In the context of globalisation and an increase in cross-border transactions, double taxation has become a major problem for multinational groups operating in Romania. Transfer pricing audits carried out by the Romanian tax authorities result in significant transfer pricing adjustments at the level of Romanian taxpayers, leading to the taxation of the same income in two states.
Faced with this, Romanian taxpayers have several legal instruments available to tackle and solve the problem of double taxation.
Options to address double taxation
The simplest and easiest option for Romanian taxpayers is to challenge the results of the tax audit. The process involves filing an appeal, and as these are often settled in favour of the tax authority, this is frequently followed by a court action that will end with a final decision settling the dispute with the Romanian authorities.
However, a court decision does not guarantee the elimination of double taxation, unless the taxpayer is successful in challenging the results of the tax inspection before the court.

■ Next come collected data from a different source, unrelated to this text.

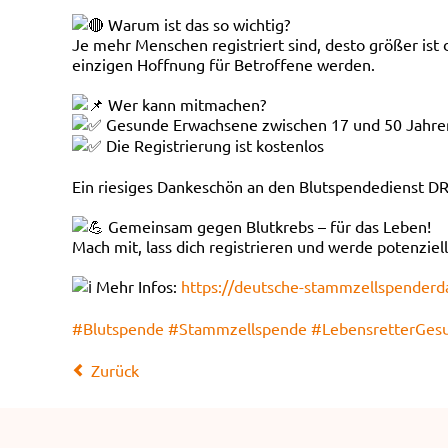
Warum ist das so wichtig?
Je mehr Menschen registriert sind, desto größer ist
einzigen Hoffnung für Betroffene werden.
Wer kann mitmachen?
Gesunde Erwachsene zwischen 17 und 50 Jahre
Die Registrierung ist kostenlos
Ein riesiges Dankeschön an den Blutspendedienst D
Gemeinsam gegen Blutkrebs – für das Leben!
Mach mit, lass dich registrieren und werde potenziel
Mehr Infos:
https://deutsche-stammzellspenderd
#Blutspende
#Stammzellspende
#LebensretterGes
Zurück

Thus, another option is to file a complaint based on a mutual agreement procedure (MAP) to eliminate double taxation, such as the following:
Double tax treaties concluded by Romania with other states. However, this has certain disadvantages, the main one being the difficulty of forcing the authorities to reach a solution that eliminates double taxation at group level.
The Convention on the elimination of double taxation in connection with the adjustment of profits of associated enterprises, 90/436/EEC (EUAC). This procedure should ensure the elimination of double taxation, as it also provides for arbitration, but it has the disadvantage of uncertainty about the terms of the procedure and may lead to dilemmas for the taxpayer, which has to choose between the national court and the EUAC procedure, and such actions cannot proceed simultaneously (except up to a certain point).
Council Directive (EU) 2017/1852 on tax dispute resolution, transposed by national law. This extends the subject matter and regulations compared with the EUAC and allows the Court of Justice of the EU to intervene in the interpretation of the provisions.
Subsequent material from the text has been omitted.